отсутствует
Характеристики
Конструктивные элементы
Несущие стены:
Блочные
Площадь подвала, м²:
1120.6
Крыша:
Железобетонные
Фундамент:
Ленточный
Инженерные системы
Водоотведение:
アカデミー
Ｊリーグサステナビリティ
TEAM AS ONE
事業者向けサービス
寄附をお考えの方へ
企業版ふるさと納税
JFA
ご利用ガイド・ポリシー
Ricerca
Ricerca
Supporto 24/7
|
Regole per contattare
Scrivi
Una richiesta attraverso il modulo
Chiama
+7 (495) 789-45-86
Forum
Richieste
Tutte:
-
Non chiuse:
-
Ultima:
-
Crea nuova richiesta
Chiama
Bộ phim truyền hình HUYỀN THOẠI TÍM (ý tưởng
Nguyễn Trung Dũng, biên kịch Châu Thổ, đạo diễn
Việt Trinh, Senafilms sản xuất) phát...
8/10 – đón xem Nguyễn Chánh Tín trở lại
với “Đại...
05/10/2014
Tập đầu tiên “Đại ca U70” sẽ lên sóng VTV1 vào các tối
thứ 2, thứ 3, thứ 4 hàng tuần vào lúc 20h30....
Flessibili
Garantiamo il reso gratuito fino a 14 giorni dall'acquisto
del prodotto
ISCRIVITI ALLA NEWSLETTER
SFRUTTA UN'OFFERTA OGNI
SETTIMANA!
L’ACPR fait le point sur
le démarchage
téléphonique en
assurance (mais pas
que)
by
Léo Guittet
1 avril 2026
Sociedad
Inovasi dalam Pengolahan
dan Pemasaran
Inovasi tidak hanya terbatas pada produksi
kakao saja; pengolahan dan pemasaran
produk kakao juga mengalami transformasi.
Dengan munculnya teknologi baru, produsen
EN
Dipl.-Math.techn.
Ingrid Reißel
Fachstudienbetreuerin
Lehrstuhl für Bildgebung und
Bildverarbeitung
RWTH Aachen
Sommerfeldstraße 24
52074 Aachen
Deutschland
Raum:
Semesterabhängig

══════════

▶ _WHAT TO WORK ON_
Retype all of the records above, word for word.

▶ _REPLY TO THE TASK_
отсутствует
Характеристики
Конструктивные элементы
Несущие стены:
Блочные
Площадь подвала, м²:
1120.6
Крыша:
Железобетонные
Фундамент:
Ленточный
Инженерные системы
Водоотведение:
アカデミー
Ｊリーグサステナビリティ
TEAM AS ONE
事業者向けサービス
寄附をお考えの方へ
企業版ふるさと納税
JFA
ご利用ガイド・ポリシー
Ricerca
Ricerca
Supporto 24/7
|
Regole per contattare
Scrivi
Una richiesta attraverso il modulo
Chiama
+7 (495) 789-45-86
Forum
Richieste
Tutte:
-
Non chiuse:
-
Ultima:
-
Crea nuova richiesta
Chiama
Bộ phim truyền hình HUYỀN THOẠI TÍM (ý tưởng
Nguyễn Trung Dũng, biên kịch Châu Thổ, đạo diễn
Việt Trinh, Senafilms sản xuất) phát...
8/10 – đón xem Nguyễn Chánh Tín trở lại
với “Đại...
05/10/2014
Tập đầu tiên “Đại ca U70” sẽ lên sóng VTV1 vào các tối
thứ 2, thứ 3, thứ 4 hàng tuần vào lúc 20h30....
Flessibili
Garantiamo il reso gratuito fino a 14 giorni dall'acquisto
del prodotto
ISCRIVITI ALLA NEWSLETTER
SFRUTTA UN'OFFERTA OGNI
SETTIMANA!
L’ACPR fait le point sur
le démarchage
téléphonique en
assurance (mais pas
que)
by
Léo Guittet
1 avril 2026
Sociedad
Inovasi dalam Pengolahan
dan Pemasaran
Inovasi tidak hanya terbatas pada produksi
kakao saja; pengolahan dan pemasaran
produk kakao juga mengalami transformasi.
Dengan munculnya teknologi baru, produsen
EN
Dipl.-Math.techn.
Ingrid Reißel
Fachstudienbetreuerin
Lehrstuhl für Bildgebung und
Bildverarbeitung
RWTH Aachen
Sommerfeldstraße 24
52074 Aachen
Deutschland
Raum:
Semesterabhängig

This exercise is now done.